Aim of the exercise
Print nothing but the lines below starting at the line that holds "https://www.dataprivacyframework.gov/participant/5666" and ending at the line that holds "Weisungen und unter Einhaltung der DSGVO", including both, each exactly as written.

----------------------------------------

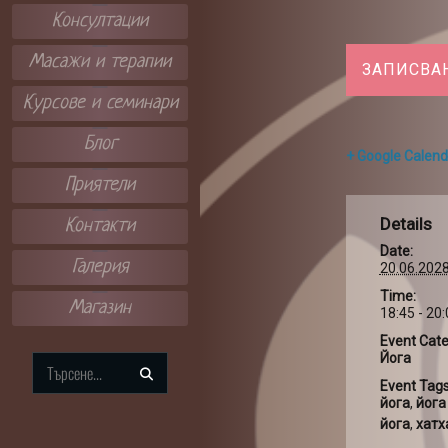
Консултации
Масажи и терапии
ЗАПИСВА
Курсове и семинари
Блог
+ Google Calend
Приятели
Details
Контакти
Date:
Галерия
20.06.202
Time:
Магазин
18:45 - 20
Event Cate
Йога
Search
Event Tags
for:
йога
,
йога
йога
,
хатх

----------------------------------------

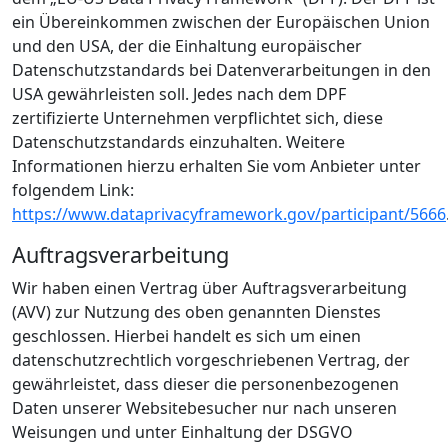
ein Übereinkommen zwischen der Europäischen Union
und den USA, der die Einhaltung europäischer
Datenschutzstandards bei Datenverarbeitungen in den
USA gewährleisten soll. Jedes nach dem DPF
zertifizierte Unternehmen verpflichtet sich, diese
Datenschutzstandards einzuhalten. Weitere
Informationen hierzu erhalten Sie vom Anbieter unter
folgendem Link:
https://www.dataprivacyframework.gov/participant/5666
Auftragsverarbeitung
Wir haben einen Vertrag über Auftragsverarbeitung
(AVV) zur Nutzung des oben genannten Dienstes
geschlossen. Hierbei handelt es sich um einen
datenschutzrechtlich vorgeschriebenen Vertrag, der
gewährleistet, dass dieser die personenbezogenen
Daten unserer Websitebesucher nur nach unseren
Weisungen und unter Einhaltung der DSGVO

----------------------------------------

Response to the task
https://www.dataprivacyframework.gov/participant/5666
Auftragsverarbeitung
Wir haben einen Vertrag über Auftragsverarbeitung
(AVV) zur Nutzung des oben genannten Dienstes
geschlossen. Hierbei handelt es sich um einen
datenschutzrechtlich vorgeschriebenen Vertrag, der
gewährleistet, dass dieser die personenbezogenen
Daten unserer Websitebesucher nur nach unseren
Weisungen und unter Einhaltung der DSGVO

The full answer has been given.